Here, I'll go first.
Do you think this challenge is a ridiculous waste of time? Or did you read it and think, Oh that seems a lovely notion!, and go on with your day? I was like both of you, once.
The first time I did this exercise, in my first year of Herbal studies, I went into my teacher’s garden and sat by this shrubby thing. It wasn't a tree, exactly- there was no trunk, just a collection of bendy stems maybe 8 feet tall. There had been flowers earlier, and berries too, but now it was just leaves and coolly green. I got comfortable on the lawn in front of it.
And I waited.
For anything.
I looked at its bark, the leaves, the ground it grew in.
I breathed, closed my eyes, opened them, lay down, sat straighter.

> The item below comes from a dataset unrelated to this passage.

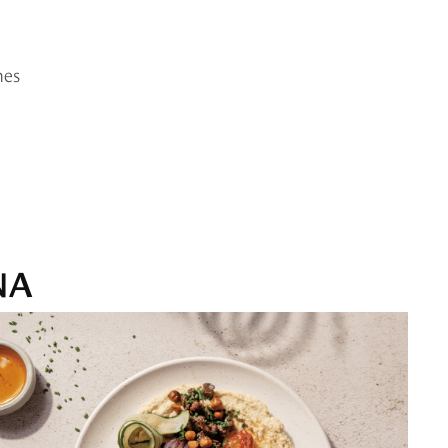
mes
NA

It felt absurd. I wasn’t having visions, or hearing voices. I was bored, and all I wanted to do was climb the silly thing. This flexible collection of overgrown branches looked so enticing I just wanted to crawl inside it and wrap myself around the stems. Which was of course unreasonable, it could never support me, so I trooped back inside with my classmates, annoyed.
And found out this shrub is Elderberry, literally the Elder of the garden, watching over everything. It has Grandmother energy, and I had wanted to give it a hug SO BAD that I almost cried. My own Grandmother had died tragically in a car accident only a few years before, my life was upside-down, and I had been feeling so alone and without the support that she would have given, in the form of a Dutch Apple cake and just saying nice things to me.
So when I challenge you to go sit with a plant, and you do it, don't "judge" or "assess" or "define" what happens. Because who knows what is happening?
This is how you begin forming connections, by not being in charge of the connecting. Let go, and see who or what introduces themselves, if you’re quiet enough to hear them.